In its June 2014 decision in National Labor Relations Board v. Noel Canning, the U.S. Supreme Court ruled 9-0 that President Barack Obama violated the Constitution by failing to obtain the Senate's advice and consent for three appointees added to the National Labor Relations Board in January 2012. Although the president claimed to be exercising his constitutional power to "fill up all vacancies that may happen during the recess of the Senate," the Senate was not—according to its own rules—in recess at that time. Obama's unilateral actions therefore ran afoul of the separation of powers and exceeded his lawful executive authority. As the Supreme Court unanimously put it, "for purposes of the Recess Appointments Clause, the Senate is in session when it says it is."
Or at least that's what the Supreme Court wrote. Liberal pundit Linda Greenhouse of The New York Times claims to have divined a different message. "By any objective view," she writes in a recent op-ed, "this narrowly technical decision was a major victory for the president."
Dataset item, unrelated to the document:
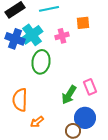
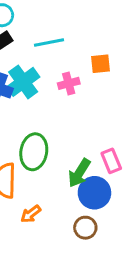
green ellipse: (41, 62) -> (34, 152), moved
blue circle: (85, 118) -> (94, 193), moved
It's true that Noel Canning could turned out even worse for the White House. Four justices, for example, would have gone further than the majority opinion and placed far greater limits on presidential power. But that hardly changes the fact that Obama's three purported recess appointments were ruled unconstitutional by all nine members of the Court.
According to Greenhouse, "Only an inside-the-Beltway commentariat, infected by a toxic politic atmosphere that obliterates all nuance, could have construed the decision as a defeat." I wonder what sort of commentariat could construe a 9-0 loss as a "major victory."